Supplied data section start

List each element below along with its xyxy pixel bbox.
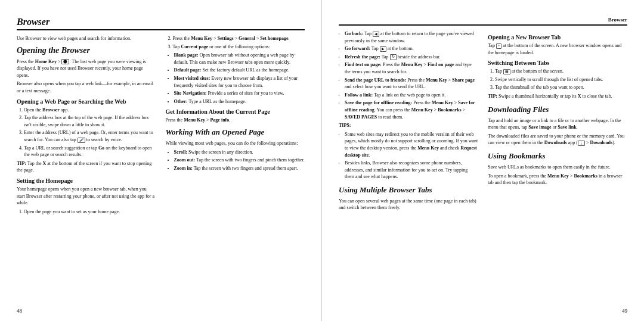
list-item: Zoom in: Tap the screen with two fingers… bbox=[174, 165, 305, 172]
list-item: Tap the thumbnail of the tab you want to… bbox=[495, 84, 627, 91]
list-item: Tap a URL or search suggestion or tap Go… bbox=[24, 145, 156, 158]
working-options: Scroll: Swipe the screen in any directio… bbox=[166, 149, 305, 172]
list-item: Other: Type a URL as the homepage. bbox=[174, 98, 305, 105]
opening-browser-title: Opening the Browser bbox=[17, 46, 156, 55]
list-item: Swipe vertically to scroll through the l… bbox=[495, 76, 627, 83]
list-item: Site Navigation: Provide a series of sit… bbox=[174, 90, 305, 97]
right-col1: Go back: Tap ◀ at the bottom to return t… bbox=[339, 30, 478, 299]
opening-new-tab-title: Opening a New Browser Tab bbox=[488, 34, 627, 40]
left-columns: Use Browser to view web pages and search… bbox=[17, 35, 305, 304]
list-item: Go back: Tap ◀ at the bottom to return t… bbox=[345, 30, 478, 44]
left-page: Browser Use Browser to view web pages an… bbox=[0, 0, 322, 321]
working-opened-page-body: While viewing most web pages, you can do… bbox=[166, 140, 305, 147]
page-actions-list: Go back: Tap ◀ at the bottom to return t… bbox=[339, 30, 478, 120]
using-multiple-tabs-body: You can open several web pages at the sa… bbox=[339, 198, 478, 211]
right-columns: Go back: Tap ◀ at the bottom to return t… bbox=[339, 30, 627, 299]
switching-tabs-list: Tap ▦ at the bottom of the screen. Swipe… bbox=[488, 68, 627, 91]
get-info-body: Press the Menu Key > Page info. bbox=[166, 117, 305, 124]
right-page: Browser Go back: Tap ◀ at the bottom to … bbox=[322, 0, 644, 321]
using-bookmarks-body1: Save web URLs as bookmarks to open them … bbox=[488, 164, 627, 171]
page-spread: Browser Use Browser to view web pages an… bbox=[0, 0, 644, 321]
tips-list: Some web sites may redirect you to the m… bbox=[339, 131, 478, 180]
tip1: TIP: Tap the X at the bottom of the scre… bbox=[17, 160, 156, 174]
setting-homepage-title: Setting the Homepage bbox=[17, 177, 156, 184]
list-item: Follow a link: Tap a link on the web pag… bbox=[345, 92, 478, 99]
list-item: Send the page URL to friends: Press the … bbox=[345, 77, 478, 91]
using-multiple-tabs-title: Using Multiple Browser Tabs bbox=[339, 185, 478, 195]
list-item: Enter the address (URL) of a web page. O… bbox=[24, 129, 156, 143]
tips-label: TIPS: bbox=[339, 122, 478, 129]
downloading-files-title: Downloading Files bbox=[488, 105, 627, 114]
left-col1: Use Browser to view web pages and search… bbox=[17, 35, 156, 304]
left-col2: Press the Menu Key > Settings > General … bbox=[166, 35, 305, 304]
list-item: Some web sites may redirect you to the m… bbox=[345, 131, 478, 158]
right-page-title: Browser bbox=[608, 17, 627, 23]
list-item: Blank page: Open browser tab without ope… bbox=[174, 52, 305, 66]
list-item: Open the page you want to set as your ho… bbox=[24, 208, 156, 216]
using-bookmarks-title: Using Bookmarks bbox=[488, 151, 627, 161]
list-item: Save the page for offline reading: Press… bbox=[345, 99, 478, 120]
get-info-title: Get Information About the Current Page bbox=[166, 108, 305, 115]
list-item: Zoom out: Tap the screen with two finger… bbox=[174, 157, 305, 164]
opening-new-tab-body: Tap + at the bottom of the screen. A new… bbox=[488, 42, 627, 56]
list-item: Scroll: Swipe the screen in any directio… bbox=[174, 149, 305, 156]
list-item: Tap the address box at the top of the we… bbox=[24, 114, 156, 128]
left-page-title: Browser bbox=[17, 17, 49, 27]
opening-browser-body1: Press the Home Key > ⬤. The last web pag… bbox=[17, 58, 156, 79]
right-col2: Opening a New Browser Tab Tap + at the b… bbox=[488, 30, 627, 299]
list-item: Open the Browser app. bbox=[24, 107, 156, 114]
list-item: Refresh the page: Tap ↻ beside the addre… bbox=[345, 54, 478, 61]
list-item: Go forward: Tap ▶ at the bottom. bbox=[345, 45, 478, 52]
open-webpage-list: Open the Browser app. Tap the address bo… bbox=[17, 107, 156, 158]
downloading-files-body2: The downloaded files are saved to your p… bbox=[488, 133, 627, 147]
homepage-options: Blank page: Open browser tab without ope… bbox=[166, 52, 305, 105]
page-number-left: 48 bbox=[17, 308, 22, 314]
list-item: Tap Current page or one of the following… bbox=[173, 43, 305, 51]
downloading-files-body1: Tap and hold an image or a link to a fil… bbox=[488, 117, 627, 131]
list-item: Default page: Set the factory default UR… bbox=[174, 67, 305, 74]
list-item: Find text on page: Press the Menu Key > … bbox=[345, 61, 478, 75]
list-item: Tap ▦ at the bottom of the screen. bbox=[495, 68, 627, 75]
open-webpage-title: Opening a Web Page or Searching the Web bbox=[17, 98, 156, 105]
right-page-header: Browser bbox=[339, 17, 627, 26]
tip2: TIP: Swipe a thumbnail horizontally or t… bbox=[488, 93, 627, 100]
setting-homepage-body: Your homepage opens when you open a new … bbox=[17, 186, 156, 207]
setting-homepage-list: Open the page you want to set as your ho… bbox=[17, 208, 156, 216]
switching-tabs-title: Switching Between Tabs bbox=[488, 60, 627, 66]
intro-text: Use Browser to view web pages and search… bbox=[17, 35, 156, 42]
using-bookmarks-body2: To open a bookmark, press the Menu Key >… bbox=[488, 173, 627, 186]
working-opened-page-title: Working With an Opened Page bbox=[166, 127, 305, 137]
list-item: Besides links, Browser also recognizes s… bbox=[345, 160, 478, 180]
page-number-right: 49 bbox=[622, 308, 627, 314]
list-item: Most visited sites: Every new browser ta… bbox=[174, 75, 305, 89]
opening-browser-body2: Browser also opens when you tap a web li… bbox=[17, 80, 156, 94]
list-item: Press the Menu Key > Settings > General … bbox=[173, 35, 305, 42]
left-page-header: Browser bbox=[17, 17, 305, 30]
homepage-steps: Press the Menu Key > Settings > General … bbox=[166, 35, 305, 50]
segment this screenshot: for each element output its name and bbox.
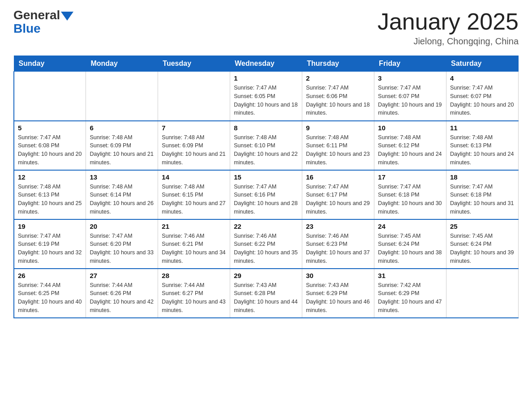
calendar-cell: 2Sunrise: 7:47 AM Sunset: 6:06 PM Daylig… bbox=[302, 72, 374, 121]
day-number: 19 bbox=[18, 223, 82, 230]
day-info: Sunrise: 7:48 AM Sunset: 6:13 PM Dayligh… bbox=[450, 133, 515, 167]
day-info: Sunrise: 7:44 AM Sunset: 6:25 PM Dayligh… bbox=[18, 281, 82, 315]
day-info: Sunrise: 7:44 AM Sunset: 6:26 PM Dayligh… bbox=[90, 281, 154, 315]
day-info: Sunrise: 7:48 AM Sunset: 6:09 PM Dayligh… bbox=[162, 133, 226, 167]
day-number: 3 bbox=[378, 74, 442, 82]
calendar-week-row: 26Sunrise: 7:44 AM Sunset: 6:25 PM Dayli… bbox=[14, 269, 519, 318]
calendar-week-row: 1Sunrise: 7:47 AM Sunset: 6:05 PM Daylig… bbox=[14, 72, 519, 121]
day-number: 13 bbox=[90, 173, 154, 181]
calendar-cell: 28Sunrise: 7:44 AM Sunset: 6:27 PM Dayli… bbox=[158, 269, 230, 318]
weekday-header-thursday: Thursday bbox=[302, 56, 374, 72]
day-number: 20 bbox=[90, 223, 154, 230]
day-info: Sunrise: 7:48 AM Sunset: 6:09 PM Dayligh… bbox=[90, 133, 154, 167]
calendar-cell: 9Sunrise: 7:48 AM Sunset: 6:11 PM Daylig… bbox=[302, 121, 374, 170]
calendar-cell: 4Sunrise: 7:47 AM Sunset: 6:07 PM Daylig… bbox=[446, 72, 519, 121]
day-info: Sunrise: 7:47 AM Sunset: 6:18 PM Dayligh… bbox=[450, 183, 515, 216]
day-info: Sunrise: 7:47 AM Sunset: 6:16 PM Dayligh… bbox=[234, 183, 298, 216]
day-info: Sunrise: 7:47 AM Sunset: 6:17 PM Dayligh… bbox=[306, 183, 370, 216]
day-info: Sunrise: 7:48 AM Sunset: 6:15 PM Dayligh… bbox=[162, 183, 226, 216]
day-info: Sunrise: 7:47 AM Sunset: 6:05 PM Dayligh… bbox=[234, 84, 298, 117]
calendar-cell: 10Sunrise: 7:48 AM Sunset: 6:12 PM Dayli… bbox=[374, 121, 446, 170]
calendar-cell: 23Sunrise: 7:46 AM Sunset: 6:23 PM Dayli… bbox=[302, 219, 374, 269]
calendar-cell: 18Sunrise: 7:47 AM Sunset: 6:18 PM Dayli… bbox=[446, 170, 519, 219]
weekday-header-sunday: Sunday bbox=[14, 56, 86, 72]
day-number: 16 bbox=[306, 173, 370, 181]
day-number: 9 bbox=[306, 124, 370, 132]
calendar-cell: 3Sunrise: 7:47 AM Sunset: 6:07 PM Daylig… bbox=[374, 72, 446, 121]
calendar-cell: 25Sunrise: 7:45 AM Sunset: 6:24 PM Dayli… bbox=[446, 219, 519, 269]
day-info: Sunrise: 7:48 AM Sunset: 6:10 PM Dayligh… bbox=[234, 133, 298, 167]
day-number: 17 bbox=[378, 173, 442, 181]
weekday-header-monday: Monday bbox=[86, 56, 158, 72]
day-info: Sunrise: 7:47 AM Sunset: 6:07 PM Dayligh… bbox=[378, 84, 442, 117]
logo-wrapper: General Blue bbox=[13, 9, 73, 36]
calendar-cell: 6Sunrise: 7:48 AM Sunset: 6:09 PM Daylig… bbox=[86, 121, 158, 170]
calendar-subtitle: Jielong, Chongqing, China bbox=[378, 36, 519, 47]
weekday-header-row: SundayMondayTuesdayWednesdayThursdayFrid… bbox=[14, 56, 519, 72]
calendar-cell: 22Sunrise: 7:46 AM Sunset: 6:22 PM Dayli… bbox=[230, 219, 302, 269]
day-info: Sunrise: 7:45 AM Sunset: 6:24 PM Dayligh… bbox=[450, 232, 515, 265]
day-info: Sunrise: 7:47 AM Sunset: 6:19 PM Dayligh… bbox=[18, 232, 82, 265]
calendar-cell: 1Sunrise: 7:47 AM Sunset: 6:05 PM Daylig… bbox=[230, 72, 302, 121]
day-info: Sunrise: 7:47 AM Sunset: 6:18 PM Dayligh… bbox=[378, 183, 442, 216]
page-header: General Blue January 2025 Jielong, Chong… bbox=[13, 9, 519, 47]
day-info: Sunrise: 7:43 AM Sunset: 6:29 PM Dayligh… bbox=[306, 281, 370, 315]
weekday-header-tuesday: Tuesday bbox=[158, 56, 230, 72]
day-info: Sunrise: 7:46 AM Sunset: 6:21 PM Dayligh… bbox=[162, 232, 226, 265]
day-number: 27 bbox=[90, 272, 154, 279]
calendar-week-row: 5Sunrise: 7:47 AM Sunset: 6:08 PM Daylig… bbox=[14, 121, 519, 170]
calendar-cell: 16Sunrise: 7:47 AM Sunset: 6:17 PM Dayli… bbox=[302, 170, 374, 219]
day-number: 15 bbox=[234, 173, 298, 181]
calendar-cell: 30Sunrise: 7:43 AM Sunset: 6:29 PM Dayli… bbox=[302, 269, 374, 318]
calendar-cell: 19Sunrise: 7:47 AM Sunset: 6:19 PM Dayli… bbox=[14, 219, 86, 269]
logo: General Blue bbox=[13, 9, 73, 36]
calendar-week-row: 12Sunrise: 7:48 AM Sunset: 6:13 PM Dayli… bbox=[14, 170, 519, 219]
day-number: 31 bbox=[378, 272, 442, 279]
day-info: Sunrise: 7:42 AM Sunset: 6:29 PM Dayligh… bbox=[378, 281, 442, 315]
day-number: 21 bbox=[162, 223, 226, 230]
day-number: 7 bbox=[162, 124, 226, 132]
day-info: Sunrise: 7:47 AM Sunset: 6:06 PM Dayligh… bbox=[306, 84, 370, 117]
calendar-cell bbox=[86, 72, 158, 121]
day-number: 25 bbox=[450, 223, 515, 230]
day-info: Sunrise: 7:43 AM Sunset: 6:28 PM Dayligh… bbox=[234, 281, 298, 315]
logo-general-text: General bbox=[13, 9, 60, 21]
day-info: Sunrise: 7:46 AM Sunset: 6:23 PM Dayligh… bbox=[306, 232, 370, 265]
calendar-title: January 2025 bbox=[378, 9, 519, 34]
day-info: Sunrise: 7:48 AM Sunset: 6:14 PM Dayligh… bbox=[90, 183, 154, 216]
weekday-header-friday: Friday bbox=[374, 56, 446, 72]
day-number: 29 bbox=[234, 272, 298, 279]
calendar-header: SundayMondayTuesdayWednesdayThursdayFrid… bbox=[14, 56, 519, 72]
calendar-body: 1Sunrise: 7:47 AM Sunset: 6:05 PM Daylig… bbox=[14, 72, 519, 318]
weekday-header-wednesday: Wednesday bbox=[230, 56, 302, 72]
day-number: 5 bbox=[18, 124, 82, 132]
day-number: 30 bbox=[306, 272, 370, 279]
calendar-cell bbox=[446, 269, 519, 318]
day-number: 23 bbox=[306, 223, 370, 230]
day-info: Sunrise: 7:48 AM Sunset: 6:12 PM Dayligh… bbox=[378, 133, 442, 167]
day-number: 8 bbox=[234, 124, 298, 132]
day-info: Sunrise: 7:44 AM Sunset: 6:27 PM Dayligh… bbox=[162, 281, 226, 315]
logo-row: General bbox=[13, 9, 73, 21]
title-block: January 2025 Jielong, Chongqing, China bbox=[378, 9, 519, 47]
day-number: 26 bbox=[18, 272, 82, 279]
day-number: 24 bbox=[378, 223, 442, 230]
weekday-header-saturday: Saturday bbox=[446, 56, 519, 72]
day-number: 12 bbox=[18, 173, 82, 181]
day-number: 28 bbox=[162, 272, 226, 279]
day-number: 14 bbox=[162, 173, 226, 181]
calendar-cell: 20Sunrise: 7:47 AM Sunset: 6:20 PM Dayli… bbox=[86, 219, 158, 269]
day-info: Sunrise: 7:47 AM Sunset: 6:08 PM Dayligh… bbox=[18, 133, 82, 167]
calendar-cell bbox=[158, 72, 230, 121]
calendar-cell: 29Sunrise: 7:43 AM Sunset: 6:28 PM Dayli… bbox=[230, 269, 302, 318]
calendar-cell: 7Sunrise: 7:48 AM Sunset: 6:09 PM Daylig… bbox=[158, 121, 230, 170]
day-info: Sunrise: 7:48 AM Sunset: 6:11 PM Dayligh… bbox=[306, 133, 370, 167]
logo-triangle-icon bbox=[61, 12, 73, 21]
calendar-cell: 8Sunrise: 7:48 AM Sunset: 6:10 PM Daylig… bbox=[230, 121, 302, 170]
calendar-cell: 15Sunrise: 7:47 AM Sunset: 6:16 PM Dayli… bbox=[230, 170, 302, 219]
day-info: Sunrise: 7:47 AM Sunset: 6:07 PM Dayligh… bbox=[450, 84, 515, 117]
day-number: 4 bbox=[450, 74, 515, 82]
calendar-cell: 26Sunrise: 7:44 AM Sunset: 6:25 PM Dayli… bbox=[14, 269, 86, 318]
day-number: 1 bbox=[234, 74, 298, 82]
day-number: 10 bbox=[378, 124, 442, 132]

Supplied data section end

§ **Exercise goal**:
Look through the entries above and report each line where the string "using" occurs.

§ **Exercise solution**:
using-multiple-tabs-body: You can open several web pages at the sa… bbox=[339, 198, 478, 211]
using-bookmarks-body1: Save web URLs as bookmarks to open them … bbox=[488, 164, 627, 171]
using-multiple-tabs-title: Using Multiple Browser Tabs bbox=[339, 185, 478, 195]
using-bookmarks-title: Using Bookmarks bbox=[488, 151, 627, 161]
using-bookmarks-body2: To open a bookmark, press the Menu Key >… bbox=[488, 173, 627, 186]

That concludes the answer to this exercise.